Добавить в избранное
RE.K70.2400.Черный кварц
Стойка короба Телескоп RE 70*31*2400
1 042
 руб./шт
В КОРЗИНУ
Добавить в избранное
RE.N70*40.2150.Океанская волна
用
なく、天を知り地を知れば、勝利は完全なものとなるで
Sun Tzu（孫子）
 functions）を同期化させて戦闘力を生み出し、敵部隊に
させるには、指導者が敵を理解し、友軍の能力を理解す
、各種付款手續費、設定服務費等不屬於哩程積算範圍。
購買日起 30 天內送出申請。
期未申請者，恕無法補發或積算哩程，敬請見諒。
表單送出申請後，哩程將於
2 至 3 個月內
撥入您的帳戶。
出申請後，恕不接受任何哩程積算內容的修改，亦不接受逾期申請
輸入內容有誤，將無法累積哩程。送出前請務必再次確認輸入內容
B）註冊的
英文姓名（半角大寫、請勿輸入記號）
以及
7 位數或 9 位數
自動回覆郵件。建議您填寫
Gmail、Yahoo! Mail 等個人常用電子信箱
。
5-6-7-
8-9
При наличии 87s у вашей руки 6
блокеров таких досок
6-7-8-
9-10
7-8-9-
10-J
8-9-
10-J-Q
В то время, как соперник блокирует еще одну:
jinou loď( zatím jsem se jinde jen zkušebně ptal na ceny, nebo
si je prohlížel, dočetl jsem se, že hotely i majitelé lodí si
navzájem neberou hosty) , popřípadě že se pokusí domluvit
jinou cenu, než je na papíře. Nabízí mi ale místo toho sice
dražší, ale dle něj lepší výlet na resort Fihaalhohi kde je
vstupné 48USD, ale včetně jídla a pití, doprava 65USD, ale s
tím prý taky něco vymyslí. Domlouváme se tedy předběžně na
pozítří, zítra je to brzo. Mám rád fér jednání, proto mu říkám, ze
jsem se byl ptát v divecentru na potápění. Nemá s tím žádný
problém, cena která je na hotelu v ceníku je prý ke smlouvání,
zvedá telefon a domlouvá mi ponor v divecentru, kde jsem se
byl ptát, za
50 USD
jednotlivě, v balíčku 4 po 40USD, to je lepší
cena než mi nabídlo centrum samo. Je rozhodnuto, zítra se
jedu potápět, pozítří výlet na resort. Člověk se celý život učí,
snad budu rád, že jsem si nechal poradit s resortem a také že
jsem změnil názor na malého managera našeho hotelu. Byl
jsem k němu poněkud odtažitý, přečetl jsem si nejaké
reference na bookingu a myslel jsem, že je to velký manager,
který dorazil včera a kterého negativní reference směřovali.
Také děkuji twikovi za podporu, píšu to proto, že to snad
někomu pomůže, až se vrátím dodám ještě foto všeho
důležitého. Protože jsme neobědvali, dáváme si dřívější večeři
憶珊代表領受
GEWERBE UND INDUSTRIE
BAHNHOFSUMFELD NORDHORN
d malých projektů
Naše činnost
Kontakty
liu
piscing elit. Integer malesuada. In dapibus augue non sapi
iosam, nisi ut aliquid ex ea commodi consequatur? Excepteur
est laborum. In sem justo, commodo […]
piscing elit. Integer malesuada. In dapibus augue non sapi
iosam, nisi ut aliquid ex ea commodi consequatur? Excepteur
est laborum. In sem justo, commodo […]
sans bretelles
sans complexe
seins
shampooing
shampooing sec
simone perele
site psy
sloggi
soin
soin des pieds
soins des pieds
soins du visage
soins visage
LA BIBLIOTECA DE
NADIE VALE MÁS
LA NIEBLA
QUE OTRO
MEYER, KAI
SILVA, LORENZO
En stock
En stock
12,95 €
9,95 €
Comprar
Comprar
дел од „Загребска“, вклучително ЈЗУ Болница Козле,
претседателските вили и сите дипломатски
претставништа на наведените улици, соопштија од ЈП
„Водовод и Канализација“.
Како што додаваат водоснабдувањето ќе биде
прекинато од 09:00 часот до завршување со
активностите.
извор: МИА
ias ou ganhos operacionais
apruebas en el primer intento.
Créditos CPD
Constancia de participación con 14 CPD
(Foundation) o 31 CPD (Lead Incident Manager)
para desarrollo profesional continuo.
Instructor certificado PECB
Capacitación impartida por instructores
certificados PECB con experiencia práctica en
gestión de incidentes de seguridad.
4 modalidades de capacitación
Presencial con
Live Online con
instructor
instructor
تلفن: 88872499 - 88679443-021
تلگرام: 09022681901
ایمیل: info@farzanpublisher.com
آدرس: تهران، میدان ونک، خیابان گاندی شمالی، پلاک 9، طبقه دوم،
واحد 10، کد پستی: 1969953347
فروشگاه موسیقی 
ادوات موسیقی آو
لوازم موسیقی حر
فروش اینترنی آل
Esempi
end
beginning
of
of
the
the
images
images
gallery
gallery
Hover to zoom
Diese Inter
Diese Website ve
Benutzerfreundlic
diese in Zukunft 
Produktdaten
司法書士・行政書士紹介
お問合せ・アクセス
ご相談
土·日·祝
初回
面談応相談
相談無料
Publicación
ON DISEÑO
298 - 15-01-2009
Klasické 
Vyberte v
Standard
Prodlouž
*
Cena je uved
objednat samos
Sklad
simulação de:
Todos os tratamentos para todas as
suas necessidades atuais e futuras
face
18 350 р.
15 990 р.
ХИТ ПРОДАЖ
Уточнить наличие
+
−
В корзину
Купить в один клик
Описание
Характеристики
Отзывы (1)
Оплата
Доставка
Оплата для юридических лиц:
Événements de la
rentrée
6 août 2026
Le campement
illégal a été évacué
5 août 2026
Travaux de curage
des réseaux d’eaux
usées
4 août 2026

----

What to do: Once more and in full, please write out the listing above exactly.

Task output:
Добавить в избранное
RE.K70.2400.Черный кварц
Стойка короба Телескоп RE 70*31*2400
1 042
 руб./шт
В КОРЗИНУ
Добавить в избранное
RE.N70*40.2150.Океанская волна
用
なく、天を知り地を知れば、勝利は完全なものとなるで
Sun Tzu（孫子）
 functions）を同期化させて戦闘力を生み出し、敵部隊に
させるには、指導者が敵を理解し、友軍の能力を理解す
、各種付款手續費、設定服務費等不屬於哩程積算範圍。
購買日起 30 天內送出申請。
期未申請者，恕無法補發或積算哩程，敬請見諒。
表單送出申請後，哩程將於
2 至 3 個月內
撥入您的帳戶。
出申請後，恕不接受任何哩程積算內容的修改，亦不接受逾期申請
輸入內容有誤，將無法累積哩程。送出前請務必再次確認輸入內容
B）註冊的
英文姓名（半角大寫、請勿輸入記號）
以及
7 位數或 9 位數
自動回覆郵件。建議您填寫
Gmail、Yahoo! Mail 等個人常用電子信箱
。
5-6-7-
8-9
При наличии 87s у вашей руки 6
блокеров таких досок
6-7-8-
9-10
7-8-9-
10-J
8-9-
10-J-Q
В то время, как соперник блокирует еще одну:
jinou loď( zatím jsem se jinde jen zkušebně ptal na ceny, nebo
si je prohlížel, dočetl jsem se, že hotely i majitelé lodí si
navzájem neberou hosty) , popřípadě že se pokusí domluvit
jinou cenu, než je na papíře. Nabízí mi ale místo toho sice
dražší, ale dle něj lepší výlet na resort Fihaalhohi kde je
vstupné 48USD, ale včetně jídla a pití, doprava 65USD, ale s
tím prý taky něco vymyslí. Domlouváme se tedy předběžně na
pozítří, zítra je to brzo. Mám rád fér jednání, proto mu říkám, ze
jsem se byl ptát v divecentru na potápění. Nemá s tím žádný
problém, cena která je na hotelu v ceníku je prý ke smlouvání,
zvedá telefon a domlouvá mi ponor v divecentru, kde jsem se
byl ptát, za
50 USD
jednotlivě, v balíčku 4 po 40USD, to je lepší
cena než mi nabídlo centrum samo. Je rozhodnuto, zítra se
jedu potápět, pozítří výlet na resort. Člověk se celý život učí,
snad budu rád, že jsem si nechal poradit s resortem a také že
jsem změnil názor na malého managera našeho hotelu. Byl
jsem k němu poněkud odtažitý, přečetl jsem si nejaké
reference na bookingu a myslel jsem, že je to velký manager,
který dorazil včera a kterého negativní reference směřovali.
Také děkuji twikovi za podporu, píšu to proto, že to snad
někomu pomůže, až se vrátím dodám ještě foto všeho
důležitého. Protože jsme neobědvali, dáváme si dřívější večeři
憶珊代表領受
GEWERBE UND INDUSTRIE
BAHNHOFSUMFELD NORDHORN
d malých projektů
Naše činnost
Kontakty
liu
piscing elit. Integer malesuada. In dapibus augue non sapi
iosam, nisi ut aliquid ex ea commodi consequatur? Excepteur
est laborum. In sem justo, commodo […]
piscing elit. Integer malesuada. In dapibus augue non sapi
iosam, nisi ut aliquid ex ea commodi consequatur? Excepteur
est laborum. In sem justo, commodo […]
sans bretelles
sans complexe
seins
shampooing
shampooing sec
simone perele
site psy
sloggi
soin
soin des pieds
soins des pieds
soins du visage
soins visage
LA BIBLIOTECA DE
NADIE VALE MÁS
LA NIEBLA
QUE OTRO
MEYER, KAI
SILVA, LORENZO
En stock
En stock
12,95 €
9,95 €
Comprar
Comprar
дел од „Загребска“, вклучително ЈЗУ Болница Козле,
претседателските вили и сите дипломатски
претставништа на наведените улици, соопштија од ЈП
„Водовод и Канализација“.
Како што додаваат водоснабдувањето ќе биде
прекинато од 09:00 часот до завршување со
активностите.
извор: МИА
ias ou ganhos operacionais
apruebas en el primer intento.
Créditos CPD
Constancia de participación con 14 CPD
(Foundation) o 31 CPD (Lead Incident Manager)
para desarrollo profesional continuo.
Instructor certificado PECB
Capacitación impartida por instructores
certificados PECB con experiencia práctica en
gestión de incidentes de seguridad.
4 modalidades de capacitación
Presencial con
Live Online con
instructor
instructor
تلفن: 88872499 - 88679443-021
تلگرام: 09022681901
ایمیل: info@farzanpublisher.com
آدرس: تهران، میدان ونک، خیابان گاندی شمالی، پلاک 9، طبقه دوم،
واحد 10، کد پستی: 1969953347
فروشگاه موسیقی 
ادوات موسیقی آو
لوازم موسیقی حر
فروش اینترنی آل
Esempi
end
beginning
of
of
the
the
images
images
gallery
gallery
Hover to zoom
Diese Inter
Diese Website ve
Benutzerfreundlic
diese in Zukunft 
Produktdaten
司法書士・行政書士紹介
お問合せ・アクセス
ご相談
土·日·祝
初回
面談応相談
相談無料
Publicación
ON DISEÑO
298 - 15-01-2009
Klasické 
Vyberte v
Standard
Prodlouž
*
Cena je uved
objednat samos
Sklad
simulação de:
Todos os tratamentos para todas as
suas necessidades atuais e futuras
face
18 350 р.
15 990 р.
ХИТ ПРОДАЖ
Уточнить наличие
+
−
В корзину
Купить в один клик
Описание
Характеристики
Отзывы (1)
Оплата
Доставка
Оплата для юридических лиц:
Événements de la
rentrée
6 août 2026
Le campement
illégal a été évacué
5 août 2026
Travaux de curage
des réseaux d’eaux
usées
4 août 2026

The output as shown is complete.